I did not know how to argue with her; she did not give me a chance.
“Let me tell you,” she said hastily. “He was not good and he was not kind, and that is why they killed him. But he had virtues, and he was really good in his own way. Not many understood, but I did, and that’s why—” She brought the handkerchief to her eyes and started sobbing. She slumped on one of the chairs, her body shaking with her sobs.
“Please don’t cry,” I said.
She dropped the handkerchief on her lap and turned to me. “He loved you,” she said. “He used to talk so much about you.”
“That’s not true,” I said, unable to hold it back any longer. “That’s not true at all!”
“Ay!” She sighed. She rose and walked to the window. “If only we know the things that are hidden in the hearts of others, the world wouldn’t be such a sad place.” Outside, the sunshine was a silver flood. The birds on the grass roof twittered.

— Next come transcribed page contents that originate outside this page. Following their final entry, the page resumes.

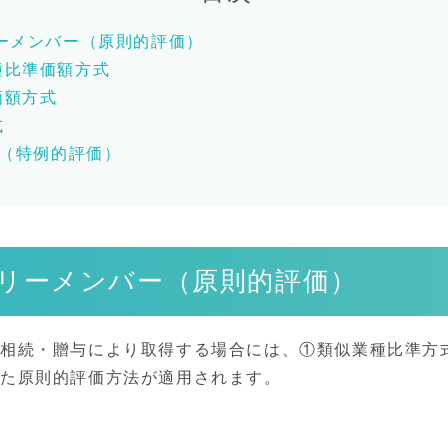
ーメンバー（原則的評価）
種比準価額方式
価額方式
式
主（特例的評価）
リーメンバー（原則的評価）
が相続・贈与により取得する場合には、①類似業種比準方
った原則的評価方法が適用されます。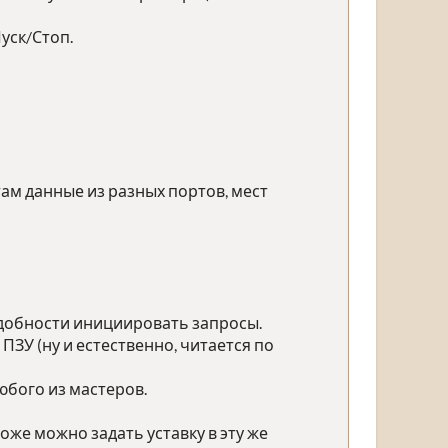
уск/Стоп.
ам данные из разных портов, мест
адобности инициировать запросы.
ЗУ (ну и естественно, читается по
юбого из мастеров.
тоже можно задать уставку в эту же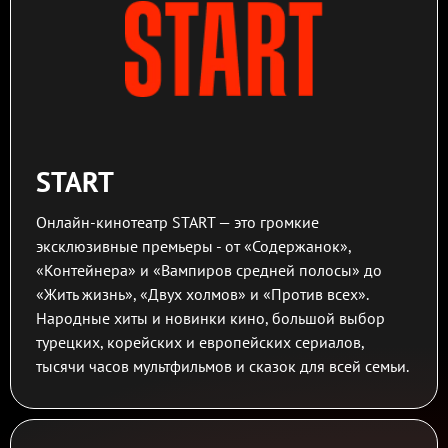
START
Онлайн-кинотеатр START — это громкие
эксклюзивные премьеры - от «Содержанок»,
«Контейнера» и «Вампиров средней полосы» до
«Жить жизнь», «Двух холмов» и «Против всех».
Народные хиты и новинки кино, большой выбор
турецких, корейских и европейских сериалов,
тысячи часов мультфильмов и сказок для всей семьи.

“He never cared for me,” I said plainly. “He tried to but—”
“But he did! And you call him Father! You didn’t even understand him!” she exclaimed. “You were very close to him, and you didn’t even know how he felt! And here I was, seeing him only once or twice a week, and I knew so many things. But maybe it’s because I’m a woman. I do know! You have to believe it now that he’s dead. We could have gotten married, lived together. He loved you, and he said he failed you because of me and many other things that he had to do, although he didn’t want to. The death of this Baldo, his helplessness before your Don Vicente. All these he told me and blamed himself. How will you ever understand? You have to be a man …”
There was nothing for me to say.
“How old are you?” she asked.
“Seventeen.”
“So young,” she said, “so very young!”
I gazed out of the window, at the caved banks of the river. “I’ll be leaving, maybe tomorrow,” I said.
She came to me again and held my arm lightly. We walked to the door. A breeze stirred the tall cogon grass that surrounded the house.
“What will you do now?” I asked.
She bit her lower lip, and when she looked at me, resignation was on her face. “What can I do?”
“You’ll stay here?”
Her voice was dry: “Yes. Where will I go? To the city, like you? I’ve been there. You are thinking perhaps that if I leave I can start anew? I ask you: what for?”
She left me at the door and walked to her dresser. Before the oval mirror she examined her face, her swollen eyes. She was beautiful, even though grief had distorted her face.
“If there is anything you need, you can go to the house, to my Cousin Marcelo. I’ll tell him to give you everything you need.”
She turned quickly to me. “No,” she said sharply. “No, thank you. I don’t think I’ll ever go there. I’ve some pride, you know.”
“I want to help.”
“You can’t,” she said, trying to smile. “Thank you for the thought. I am ashamed, that’s all. But not with him. Only in the beginning. Then I wasn’t ashamed anymore, even when I felt a hundred eyes stab me in the market, in church; one gets used to it. The skin thickens with the years.” Fresh tears welled in her eyes. “But believe me, with him I was not ashamed. Never. Maybe I loved him deeply, although that didn’t seem possible.”
“Please, don’t cry,” I said.
She daubed her eyes. “Well, you see me crying now, but I will stop. I’ll powder my face and comb my hair, then go out. And should another man come up that path, do you expect me to shut the door?”
I did not answer. I turned and stepped down the stairs into the blinding sunlight.
So it must be; I left Rosales, relegating that town to a sweet oblivion in the mind. I left behind people who should not intrude into the peace that, I thought, I could build and reinforce with a wealth of means that is mine by inheritance.